Problem: Each line of the material that mentions the word "sulla" is to be copied.

Exercise input section start

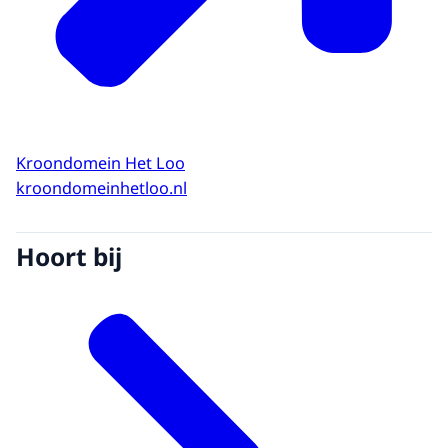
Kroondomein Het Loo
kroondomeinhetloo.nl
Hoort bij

Exercise input section end
Exercise input section start

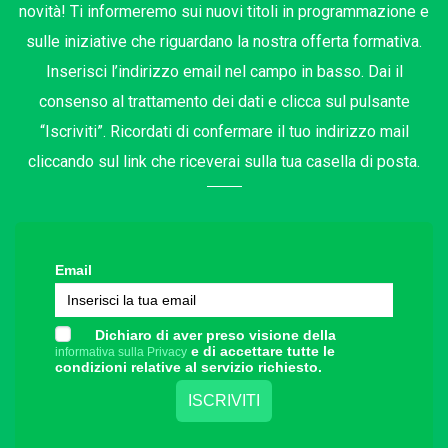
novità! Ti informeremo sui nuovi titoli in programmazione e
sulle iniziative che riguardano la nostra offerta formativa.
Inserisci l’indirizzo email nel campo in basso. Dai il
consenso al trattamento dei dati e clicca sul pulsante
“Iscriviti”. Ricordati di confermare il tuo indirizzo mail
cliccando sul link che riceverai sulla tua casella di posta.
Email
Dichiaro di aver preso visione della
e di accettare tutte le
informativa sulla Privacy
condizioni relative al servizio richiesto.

Exercise input section end

Response area:
cliccando sul link che riceverai sulla tua casella di posta.
informativa sulla Privacy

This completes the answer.